In other words, precisely what MAGA views as examples of weakness are the bases of American power. Donald Trump wants to hold the rest of the world in subjection. But the U.S. simply isn’t powerful enough to do that. It may have been just after World War II for a while. But it certainly isn’t now. That’s also why the American primacy has so long outlasted the Soviet one, whose satellites tore away from it at the first opportunity, and even before any real opportunity: because the U.S. primacy actually worked quite well for allies in Europe and East Asia. Donald Trump is only able to look at America’s persistent trade deficits. The role of the dollar as the global reserve currency and the massive advantages it brings are lost on him and that’s what makes the trade deficits in some ways inevitable and also sustainable. It also gives the U.S. a whole series of other vast advantages, one of which is being able to borrow and borrow and have it mostly not matter.
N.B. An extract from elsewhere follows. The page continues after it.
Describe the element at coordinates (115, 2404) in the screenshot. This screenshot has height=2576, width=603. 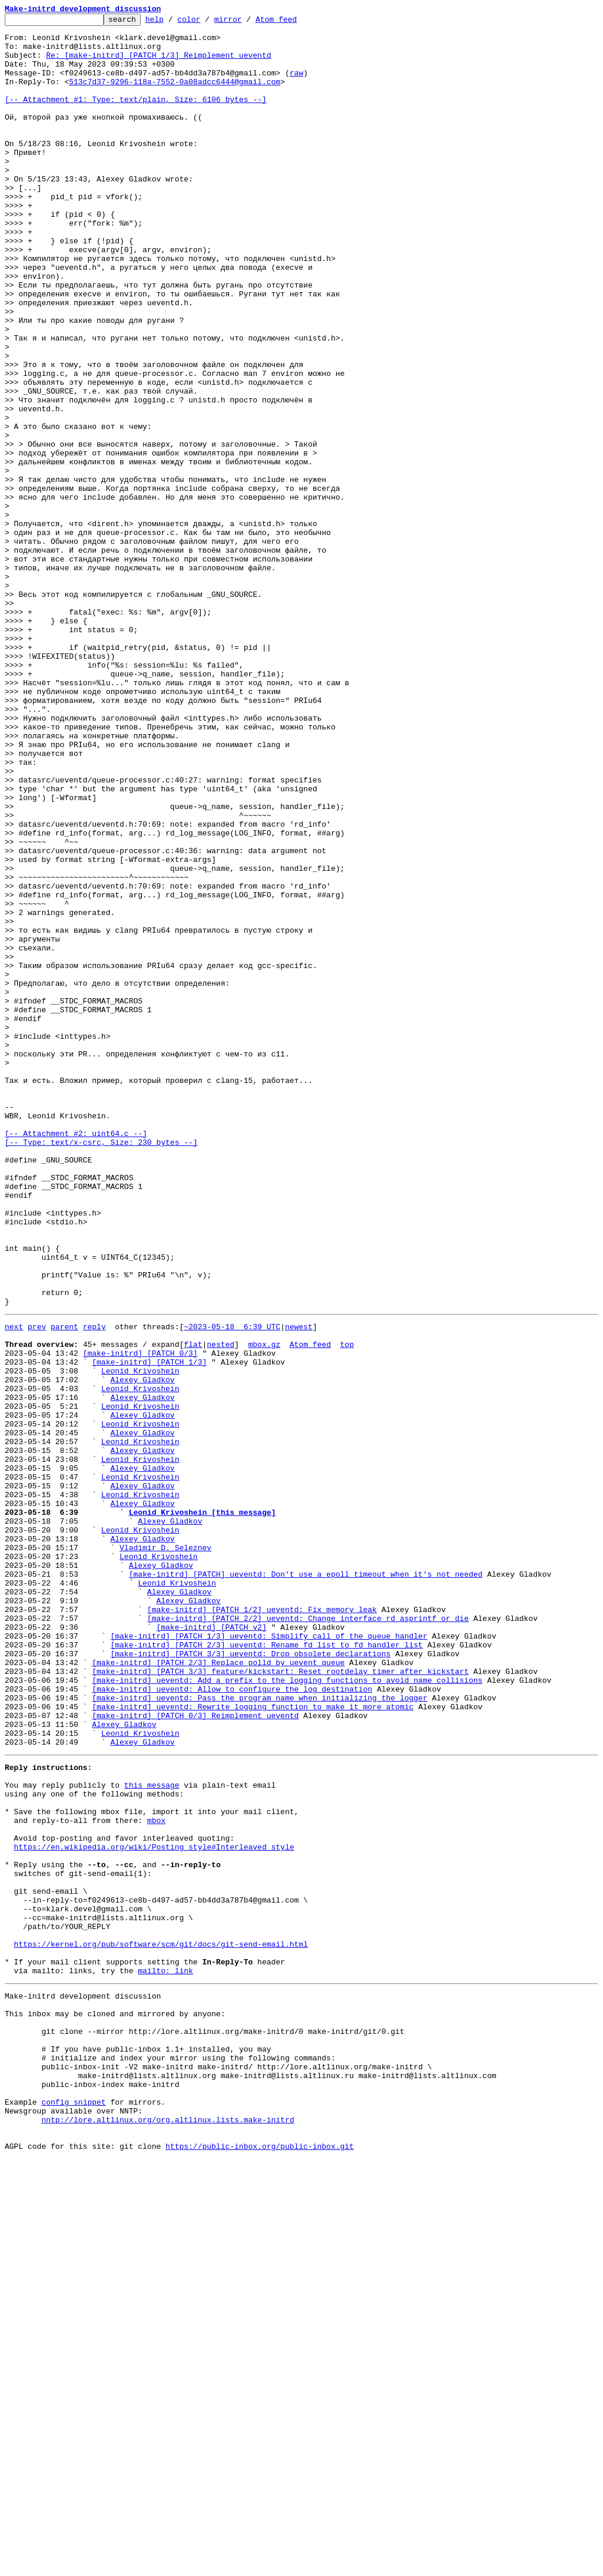
I see `This inbox may be cloned and mirrored by anyone:` at that location.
And in the name of making America “great again,” Trump and his culties are destroying everything that made it great. And I don’t believe there will be any going back. It will be a long time before the U.S. is trusted again, I fear, never mind seen as a “leader” of any sort. Please do read the entire essay. Josh Marshall goes on to the de-industrialization of the United States that was pushed by “Reagan, Thatcher and the G7 powers” created a real problem for the U.S. How do we re-industrialize? This appears to be what Trump wants to do, but the way he’s going about it isn’t going to work.
And, of course, Congress could put a stop to all this right now. It won’t, of course. But give it a few weeks. I don’t think it’s completely impossible that some Republicans will break down under pressure from donors and constituents and move to rein in Trump.